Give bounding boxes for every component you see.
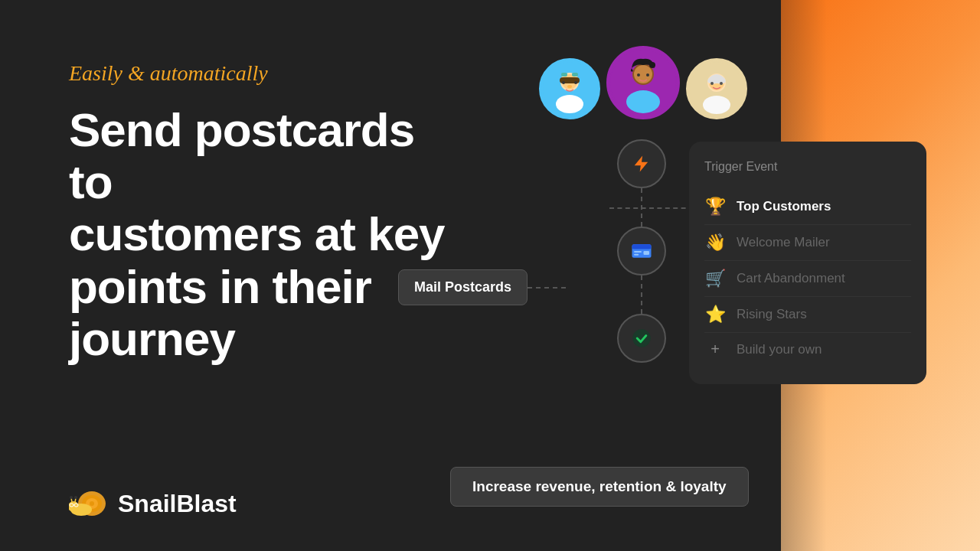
svg-point-28	[646, 73, 649, 77]
headline-line1: Send postcards to	[69, 103, 414, 208]
svg-rect-21	[561, 73, 567, 77]
headline-line4: journey	[69, 312, 235, 365]
connector-trigger	[609, 207, 694, 209]
headline: Send postcards to customers at key point…	[69, 104, 467, 365]
trigger-item-welcome-mailer[interactable]: 👋 Welcome Mailer	[704, 225, 911, 261]
flow-column	[617, 139, 666, 363]
cart-icon: 🛒	[704, 269, 726, 289]
trigger-item-rising-stars[interactable]: ⭐ Rising Stars	[704, 297, 911, 333]
svg-rect-39	[634, 251, 642, 253]
svg-point-3	[90, 501, 94, 506]
dashed-line-2	[641, 276, 642, 314]
mail-postcards-label: Mail Postcards	[398, 269, 528, 305]
star-icon: ⭐	[704, 305, 726, 324]
tagline: Easily & automatically	[69, 61, 467, 86]
avatar-left	[539, 58, 600, 119]
lightning-node	[617, 139, 666, 188]
headline-line3: points in their	[69, 260, 371, 313]
logo-name: SnailBlast	[118, 490, 237, 518]
svg-point-35	[720, 82, 723, 85]
svg-rect-22	[572, 73, 578, 77]
svg-point-8	[70, 496, 73, 499]
postcard-node	[617, 227, 666, 276]
svg-point-9	[74, 496, 77, 499]
trigger-item-build-own[interactable]: + Build your own	[704, 333, 911, 366]
trigger-label-rising-stars: Rising Stars	[737, 307, 807, 322]
plus-icon: +	[704, 341, 726, 358]
wave-icon: 👋	[704, 233, 726, 253]
svg-rect-38	[644, 251, 650, 255]
svg-point-29	[649, 62, 655, 68]
svg-point-27	[637, 73, 640, 77]
svg-rect-37	[632, 244, 652, 249]
headline-line2: customers at key	[69, 207, 445, 260]
trigger-label-cart-abandonment: Cart Abandonment	[737, 271, 845, 286]
svg-point-15	[556, 95, 583, 113]
mail-label-container: Mail Postcards	[398, 269, 566, 305]
trigger-item-top-customers[interactable]: 🏆 Top Customers	[704, 189, 911, 225]
svg-point-18	[562, 81, 565, 84]
trigger-item-cart-abandonment[interactable]: 🛒 Cart Abandonment	[704, 261, 911, 297]
svg-point-41	[632, 329, 650, 347]
trigger-label-build-own: Build your own	[737, 342, 822, 357]
svg-point-25	[626, 90, 660, 113]
svg-point-32	[703, 96, 730, 114]
avatar-right	[686, 58, 747, 119]
svg-rect-40	[634, 254, 639, 256]
snail-icon	[69, 487, 109, 520]
svg-point-34	[710, 82, 714, 85]
avatar-row	[505, 46, 781, 119]
trigger-label-top-customers: Top Customers	[737, 199, 831, 214]
check-node	[617, 314, 666, 363]
trigger-panel: Trigger Event 🏆 Top Customers 👋 Welcome …	[689, 142, 926, 384]
logo-area: SnailBlast	[69, 487, 237, 520]
svg-point-19	[574, 81, 577, 84]
trigger-label-welcome-mailer: Welcome Mailer	[737, 235, 830, 250]
trophy-icon: 🏆	[704, 197, 726, 217]
left-section: Easily & automatically Send postcards to…	[69, 61, 467, 365]
outcome-label: Increase revenue, retention & loyalty	[450, 467, 749, 507]
mail-h-connector	[528, 287, 566, 289]
svg-point-20	[567, 85, 572, 88]
trigger-panel-title: Trigger Event	[704, 160, 911, 174]
avatar-center	[606, 46, 680, 119]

----------------

Leave out the pictures and copy every record above exactly.

Give bounding boxes for every component you see.
svg-point-28	[646, 73, 649, 77]
headline-line1: Send postcards to	[69, 103, 414, 208]
svg-rect-21	[561, 73, 567, 77]
headline-line4: journey	[69, 312, 235, 365]
connector-trigger	[609, 207, 694, 209]
headline: Send postcards to customers at key point…	[69, 104, 467, 365]
trigger-item-welcome-mailer[interactable]: 👋 Welcome Mailer	[704, 225, 911, 261]
flow-column	[617, 139, 666, 363]
cart-icon: 🛒	[704, 269, 726, 289]
trigger-item-rising-stars[interactable]: ⭐ Rising Stars	[704, 297, 911, 333]
svg-rect-39	[634, 251, 642, 253]
svg-point-3	[90, 501, 94, 506]
dashed-line-2	[641, 276, 642, 314]
mail-postcards-label: Mail Postcards	[398, 269, 528, 305]
star-icon: ⭐	[704, 305, 726, 324]
tagline: Easily & automatically	[69, 61, 467, 86]
avatar-left	[539, 58, 600, 119]
lightning-node	[617, 139, 666, 188]
headline-line3: points in their	[69, 260, 371, 313]
logo-name: SnailBlast	[118, 490, 237, 518]
svg-point-35	[720, 82, 723, 85]
svg-rect-22	[572, 73, 578, 77]
svg-point-8	[70, 496, 73, 499]
postcard-node	[617, 227, 666, 276]
svg-point-9	[74, 496, 77, 499]
trigger-item-build-own[interactable]: + Build your own	[704, 333, 911, 366]
trigger-label-rising-stars: Rising Stars	[737, 307, 807, 322]
plus-icon: +	[704, 341, 726, 358]
wave-icon: 👋	[704, 233, 726, 253]
svg-rect-38	[644, 251, 650, 255]
svg-point-29	[649, 62, 655, 68]
svg-point-27	[637, 73, 640, 77]
svg-rect-37	[632, 244, 652, 249]
headline-line2: customers at key	[69, 207, 445, 260]
trigger-label-cart-abandonment: Cart Abandonment	[737, 271, 845, 286]
svg-point-15	[556, 95, 583, 113]
mail-label-container: Mail Postcards	[398, 269, 566, 305]
trigger-item-top-customers[interactable]: 🏆 Top Customers	[704, 189, 911, 225]
svg-point-18	[562, 81, 565, 84]
trigger-item-cart-abandonment[interactable]: 🛒 Cart Abandonment	[704, 261, 911, 297]
svg-point-41	[632, 329, 650, 347]
trigger-label-build-own: Build your own	[737, 342, 822, 357]
svg-point-25	[626, 90, 660, 113]
svg-point-32	[703, 96, 730, 114]
avatar-right	[686, 58, 747, 119]
svg-rect-40	[634, 254, 639, 256]
snail-icon	[69, 487, 109, 520]
svg-point-34	[710, 82, 714, 85]
avatar-row	[505, 46, 781, 119]
trigger-label-top-customers: Top Customers	[737, 199, 831, 214]
check-node	[617, 314, 666, 363]
trigger-panel: Trigger Event 🏆 Top Customers 👋 Welcome …	[689, 142, 926, 384]
logo-area: SnailBlast	[69, 487, 237, 520]
svg-point-19	[574, 81, 577, 84]
trigger-label-welcome-mailer: Welcome Mailer	[737, 235, 830, 250]
trophy-icon: 🏆	[704, 197, 726, 217]
left-section: Easily & automatically Send postcards to…	[69, 61, 467, 365]
outcome-label: Increase revenue, retention & loyalty	[450, 467, 749, 507]
mail-h-connector	[528, 287, 566, 289]
svg-point-20	[567, 85, 572, 88]
trigger-panel-title: Trigger Event	[704, 160, 911, 174]
avatar-center	[606, 46, 680, 119]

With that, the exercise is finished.